Steam Deck i ASUS ROG Ally nie są oczywiście żadnymi bezpośrednimi konkurentami Switcha. Nintendo nie udostępnia nikomu swojego systemu, gier i otoczki w postaci figurek amiibo. Sprzęt od Valve i ASUS-a to produkt dla pecetowych graczy. Czy jednak powstałyby, gdyby nie zawrotny sukces Nintendo?
Mam co do tego duże wątpliwości. Firmy na różny sposób działające w branży gamingowej zauważyły, że to właśnie na takich, specjalnie przygotowanych przenośnych maszynkach zdolnych odtwarzać tytuły AAA da się zrobić interes. Wcześniej niektóre z nich liczyły na to, że pieniądz leży w niszy, jaką są smartfony dla graczy. Przeciętna lub wręcz niska sprzedaż modeli takich jak ASUS ROG Phone czy Razer Phone skłoniła niektóre z nich do próby powtórzenia osiągnięcia Nintendo.

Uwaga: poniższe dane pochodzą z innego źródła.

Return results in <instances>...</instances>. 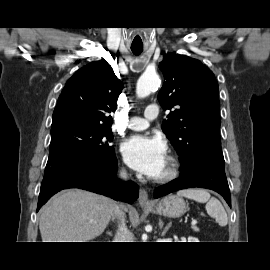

Jaka przyszłość czeka handheldy?
Wszystko wskazuje na to, że mobilne konsole czeka pomyślna przyszłość. Choć wydawały się coraz mniej potrzebną kategorią produktów, triumfalnie powróciły. Mało tego, klienci do wyboru mają ich coraz więcej. Po wejściu do sprzedaży Steam Decka i ASUS-a ROG Ally powrót na rynek handheldów zapowiedziało SONY.
Czy jednak Project Q ma szansę odnieść sukces? Niekoniecznie, ponieważ będzie to urządzenie niesamodzielne, do działania potrzebujące stacjonarnego PS5. Większą szansę na podbicie serc graczy ma ROG Ally, które może osiągnąć przynajmniej taką sprzedaż jak sprzęt od Valve, czyli 1,62 mln sztuk w ciągu 10 miesięcy od premiery. Ciekaw jestem też, czy do wyścigu o portfele graczy w końcu dołączy Microsoft.
Nintendo pokazało, że przyszłość mobilnego gamingu to nie tylko zabawa na smartfonach. Nadal istnieje wielomilionowa grupa ludzi, którzy od tej formy rozrywki oczekują czegoś więcej. Przed innymi producentami jednak jeszcze daleka droga, by dorównać Switchowi. Kto by nie chciał jednej, zarówno przenośnej, jak i stacjonarnej maszynki do gier? Pozostaje nadzieja, że wkrótce ujrzymy takiego Steam Decka, PlayStation, ASUS-a ROG Ally, a może też Xboxa.